## [Problem details]
Lines that contain the string "Zoll" are the ones to list; copy all of them from the records.

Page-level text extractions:
──────────────────────────────

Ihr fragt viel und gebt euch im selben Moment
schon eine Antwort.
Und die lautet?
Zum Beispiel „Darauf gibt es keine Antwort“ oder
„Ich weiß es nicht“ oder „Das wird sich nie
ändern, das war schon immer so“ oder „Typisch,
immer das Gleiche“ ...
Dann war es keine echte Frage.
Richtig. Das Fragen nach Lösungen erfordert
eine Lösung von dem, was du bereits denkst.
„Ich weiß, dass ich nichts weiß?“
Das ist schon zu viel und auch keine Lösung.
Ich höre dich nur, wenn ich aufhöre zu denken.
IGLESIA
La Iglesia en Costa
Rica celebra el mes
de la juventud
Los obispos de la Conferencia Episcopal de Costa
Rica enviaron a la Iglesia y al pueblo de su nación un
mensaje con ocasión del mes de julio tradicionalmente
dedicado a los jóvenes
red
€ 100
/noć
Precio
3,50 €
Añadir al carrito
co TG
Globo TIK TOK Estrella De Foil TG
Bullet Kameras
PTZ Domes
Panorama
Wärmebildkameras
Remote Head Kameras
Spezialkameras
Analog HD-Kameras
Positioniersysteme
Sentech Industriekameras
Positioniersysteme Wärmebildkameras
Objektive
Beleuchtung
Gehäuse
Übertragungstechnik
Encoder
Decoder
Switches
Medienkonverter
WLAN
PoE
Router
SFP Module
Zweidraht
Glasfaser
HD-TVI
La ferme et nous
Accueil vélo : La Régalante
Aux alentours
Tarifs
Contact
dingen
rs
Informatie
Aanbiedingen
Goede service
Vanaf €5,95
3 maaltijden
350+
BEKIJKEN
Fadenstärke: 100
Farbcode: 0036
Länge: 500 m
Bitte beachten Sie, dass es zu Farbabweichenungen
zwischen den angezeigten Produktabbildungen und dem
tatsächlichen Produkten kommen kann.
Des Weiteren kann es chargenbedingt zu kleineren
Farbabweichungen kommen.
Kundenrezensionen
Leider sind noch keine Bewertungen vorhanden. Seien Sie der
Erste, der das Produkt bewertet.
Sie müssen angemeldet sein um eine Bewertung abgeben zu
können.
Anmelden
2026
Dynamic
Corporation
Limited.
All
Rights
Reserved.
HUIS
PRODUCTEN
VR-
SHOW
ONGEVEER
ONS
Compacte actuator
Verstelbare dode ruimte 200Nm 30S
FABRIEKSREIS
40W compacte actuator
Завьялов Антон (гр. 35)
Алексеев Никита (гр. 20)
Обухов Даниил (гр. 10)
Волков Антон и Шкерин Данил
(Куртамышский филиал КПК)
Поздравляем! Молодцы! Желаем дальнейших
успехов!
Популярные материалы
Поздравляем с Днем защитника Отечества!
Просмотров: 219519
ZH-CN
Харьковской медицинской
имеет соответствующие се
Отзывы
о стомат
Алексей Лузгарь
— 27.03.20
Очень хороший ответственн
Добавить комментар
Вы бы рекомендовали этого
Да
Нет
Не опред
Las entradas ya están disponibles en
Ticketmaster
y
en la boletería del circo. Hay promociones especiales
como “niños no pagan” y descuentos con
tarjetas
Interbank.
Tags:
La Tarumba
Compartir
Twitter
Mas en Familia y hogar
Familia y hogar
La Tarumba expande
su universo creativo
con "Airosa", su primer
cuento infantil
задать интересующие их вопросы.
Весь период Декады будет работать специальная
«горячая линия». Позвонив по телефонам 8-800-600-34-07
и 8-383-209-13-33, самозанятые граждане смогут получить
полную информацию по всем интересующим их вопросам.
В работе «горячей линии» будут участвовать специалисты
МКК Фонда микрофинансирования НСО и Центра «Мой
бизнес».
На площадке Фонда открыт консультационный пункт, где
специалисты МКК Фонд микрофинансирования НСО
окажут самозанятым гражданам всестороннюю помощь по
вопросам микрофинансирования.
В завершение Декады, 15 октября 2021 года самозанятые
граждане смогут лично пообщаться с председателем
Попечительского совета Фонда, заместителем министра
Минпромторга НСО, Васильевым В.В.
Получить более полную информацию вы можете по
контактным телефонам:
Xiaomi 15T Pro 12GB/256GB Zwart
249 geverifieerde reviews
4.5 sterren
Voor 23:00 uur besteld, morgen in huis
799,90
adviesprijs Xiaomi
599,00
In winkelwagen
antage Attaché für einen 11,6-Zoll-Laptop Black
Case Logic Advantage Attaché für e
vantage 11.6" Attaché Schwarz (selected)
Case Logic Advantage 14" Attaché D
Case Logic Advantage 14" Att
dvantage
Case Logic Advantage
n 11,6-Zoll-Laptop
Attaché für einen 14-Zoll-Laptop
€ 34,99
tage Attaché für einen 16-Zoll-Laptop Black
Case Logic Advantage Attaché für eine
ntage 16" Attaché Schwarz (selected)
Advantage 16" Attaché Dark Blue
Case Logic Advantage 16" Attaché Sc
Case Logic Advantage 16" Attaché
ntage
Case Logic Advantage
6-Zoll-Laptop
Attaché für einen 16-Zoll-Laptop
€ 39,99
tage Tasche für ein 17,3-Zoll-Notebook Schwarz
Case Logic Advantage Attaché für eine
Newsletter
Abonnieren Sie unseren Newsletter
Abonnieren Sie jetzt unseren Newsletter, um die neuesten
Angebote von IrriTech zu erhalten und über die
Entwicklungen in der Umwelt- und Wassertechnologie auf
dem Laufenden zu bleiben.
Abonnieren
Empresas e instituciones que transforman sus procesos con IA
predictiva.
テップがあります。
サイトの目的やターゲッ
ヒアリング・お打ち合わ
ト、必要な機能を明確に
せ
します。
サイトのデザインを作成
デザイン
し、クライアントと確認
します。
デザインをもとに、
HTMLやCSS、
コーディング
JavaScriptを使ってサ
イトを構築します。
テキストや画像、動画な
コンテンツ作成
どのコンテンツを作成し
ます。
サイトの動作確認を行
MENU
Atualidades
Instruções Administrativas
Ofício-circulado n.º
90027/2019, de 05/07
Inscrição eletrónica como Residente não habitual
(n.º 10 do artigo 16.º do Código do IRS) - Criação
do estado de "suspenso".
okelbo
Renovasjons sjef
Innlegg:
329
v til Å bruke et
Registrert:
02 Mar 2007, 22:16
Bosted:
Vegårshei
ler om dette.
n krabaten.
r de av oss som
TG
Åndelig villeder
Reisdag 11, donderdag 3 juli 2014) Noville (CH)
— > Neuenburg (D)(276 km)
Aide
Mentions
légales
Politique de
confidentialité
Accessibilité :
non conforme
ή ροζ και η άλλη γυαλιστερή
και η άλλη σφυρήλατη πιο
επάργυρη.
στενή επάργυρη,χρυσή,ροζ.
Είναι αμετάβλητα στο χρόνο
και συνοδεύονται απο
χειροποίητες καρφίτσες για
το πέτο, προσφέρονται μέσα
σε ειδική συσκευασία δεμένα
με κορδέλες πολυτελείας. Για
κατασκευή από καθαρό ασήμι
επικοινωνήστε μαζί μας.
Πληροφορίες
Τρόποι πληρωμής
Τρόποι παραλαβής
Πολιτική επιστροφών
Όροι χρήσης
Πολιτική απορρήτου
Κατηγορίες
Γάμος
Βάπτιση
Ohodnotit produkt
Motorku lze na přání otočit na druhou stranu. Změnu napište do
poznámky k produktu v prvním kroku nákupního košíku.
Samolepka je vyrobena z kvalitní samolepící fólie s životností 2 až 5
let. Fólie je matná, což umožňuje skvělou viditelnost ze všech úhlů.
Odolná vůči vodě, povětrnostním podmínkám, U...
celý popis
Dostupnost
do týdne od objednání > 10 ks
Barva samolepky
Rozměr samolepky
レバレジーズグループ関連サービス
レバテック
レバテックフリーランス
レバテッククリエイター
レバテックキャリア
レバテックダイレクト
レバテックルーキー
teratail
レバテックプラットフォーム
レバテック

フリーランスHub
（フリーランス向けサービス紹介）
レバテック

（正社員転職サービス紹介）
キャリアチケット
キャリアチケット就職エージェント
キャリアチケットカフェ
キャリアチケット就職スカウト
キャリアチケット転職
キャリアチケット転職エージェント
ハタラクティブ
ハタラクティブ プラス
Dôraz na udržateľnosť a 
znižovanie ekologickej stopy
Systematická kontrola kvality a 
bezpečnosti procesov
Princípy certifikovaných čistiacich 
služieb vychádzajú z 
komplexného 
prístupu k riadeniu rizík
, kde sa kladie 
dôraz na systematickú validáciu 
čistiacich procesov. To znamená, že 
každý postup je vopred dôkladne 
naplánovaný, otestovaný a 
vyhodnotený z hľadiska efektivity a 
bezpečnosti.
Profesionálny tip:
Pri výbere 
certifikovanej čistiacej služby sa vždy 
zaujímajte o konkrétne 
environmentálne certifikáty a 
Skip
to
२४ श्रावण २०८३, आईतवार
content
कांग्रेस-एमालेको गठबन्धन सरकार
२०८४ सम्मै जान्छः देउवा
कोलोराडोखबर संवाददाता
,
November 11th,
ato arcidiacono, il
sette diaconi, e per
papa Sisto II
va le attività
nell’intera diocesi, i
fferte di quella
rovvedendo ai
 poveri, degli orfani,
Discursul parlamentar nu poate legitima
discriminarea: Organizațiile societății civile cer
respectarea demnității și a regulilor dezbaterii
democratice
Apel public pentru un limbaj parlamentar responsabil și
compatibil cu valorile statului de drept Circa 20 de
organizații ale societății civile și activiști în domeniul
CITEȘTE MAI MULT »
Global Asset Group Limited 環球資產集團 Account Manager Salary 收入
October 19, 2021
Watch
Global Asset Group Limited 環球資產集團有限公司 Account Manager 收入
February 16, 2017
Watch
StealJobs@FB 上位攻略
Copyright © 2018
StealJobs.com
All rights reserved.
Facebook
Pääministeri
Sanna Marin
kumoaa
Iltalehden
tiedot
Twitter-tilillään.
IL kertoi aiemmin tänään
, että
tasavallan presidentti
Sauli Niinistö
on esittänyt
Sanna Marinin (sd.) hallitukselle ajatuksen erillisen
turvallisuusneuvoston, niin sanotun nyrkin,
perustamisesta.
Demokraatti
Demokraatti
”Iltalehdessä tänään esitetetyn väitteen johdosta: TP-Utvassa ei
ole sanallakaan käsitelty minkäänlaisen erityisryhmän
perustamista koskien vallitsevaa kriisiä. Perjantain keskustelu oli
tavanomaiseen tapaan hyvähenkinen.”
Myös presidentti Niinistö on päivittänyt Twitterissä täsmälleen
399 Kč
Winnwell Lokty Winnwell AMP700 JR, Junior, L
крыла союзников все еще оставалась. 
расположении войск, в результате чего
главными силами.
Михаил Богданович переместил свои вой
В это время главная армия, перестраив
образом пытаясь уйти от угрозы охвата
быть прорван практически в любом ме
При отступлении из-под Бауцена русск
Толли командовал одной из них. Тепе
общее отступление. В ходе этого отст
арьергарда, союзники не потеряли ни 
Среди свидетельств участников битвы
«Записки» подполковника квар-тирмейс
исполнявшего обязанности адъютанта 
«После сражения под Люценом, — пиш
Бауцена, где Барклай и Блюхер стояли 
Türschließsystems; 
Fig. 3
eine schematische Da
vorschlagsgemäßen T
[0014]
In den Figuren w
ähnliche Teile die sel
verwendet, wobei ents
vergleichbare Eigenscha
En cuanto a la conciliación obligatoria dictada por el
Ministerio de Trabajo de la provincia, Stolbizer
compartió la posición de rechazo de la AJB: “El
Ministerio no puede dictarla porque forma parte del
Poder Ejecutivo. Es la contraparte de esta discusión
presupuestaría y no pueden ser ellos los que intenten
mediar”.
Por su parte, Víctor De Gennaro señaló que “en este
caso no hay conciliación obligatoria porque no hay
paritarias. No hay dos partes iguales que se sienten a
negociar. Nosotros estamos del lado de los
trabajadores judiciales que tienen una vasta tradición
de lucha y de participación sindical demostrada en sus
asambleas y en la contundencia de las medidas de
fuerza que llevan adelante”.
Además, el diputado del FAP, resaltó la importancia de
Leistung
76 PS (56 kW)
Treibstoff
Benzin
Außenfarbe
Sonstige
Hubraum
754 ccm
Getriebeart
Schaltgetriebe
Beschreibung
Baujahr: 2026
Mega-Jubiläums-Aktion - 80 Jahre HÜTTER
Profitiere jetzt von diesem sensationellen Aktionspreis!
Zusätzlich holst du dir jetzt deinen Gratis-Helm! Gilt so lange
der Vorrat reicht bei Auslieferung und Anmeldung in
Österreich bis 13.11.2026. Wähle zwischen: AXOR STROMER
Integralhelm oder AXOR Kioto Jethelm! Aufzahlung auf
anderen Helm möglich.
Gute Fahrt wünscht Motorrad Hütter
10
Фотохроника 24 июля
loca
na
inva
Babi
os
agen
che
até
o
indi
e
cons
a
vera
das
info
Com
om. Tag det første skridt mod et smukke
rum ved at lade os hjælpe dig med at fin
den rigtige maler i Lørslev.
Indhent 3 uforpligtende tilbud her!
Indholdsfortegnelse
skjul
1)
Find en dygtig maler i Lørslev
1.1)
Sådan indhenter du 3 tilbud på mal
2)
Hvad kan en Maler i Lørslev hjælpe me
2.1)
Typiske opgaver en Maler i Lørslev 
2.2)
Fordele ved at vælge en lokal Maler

──────────────────────────────

## [Response]
antage Attaché für einen 11,6-Zoll-Laptop Black
n 11,6-Zoll-Laptop
Attaché für einen 14-Zoll-Laptop
tage Attaché für einen 16-Zoll-Laptop Black
6-Zoll-Laptop
Attaché für einen 16-Zoll-Laptop
tage Tasche für ein 17,3-Zoll-Notebook Schwarz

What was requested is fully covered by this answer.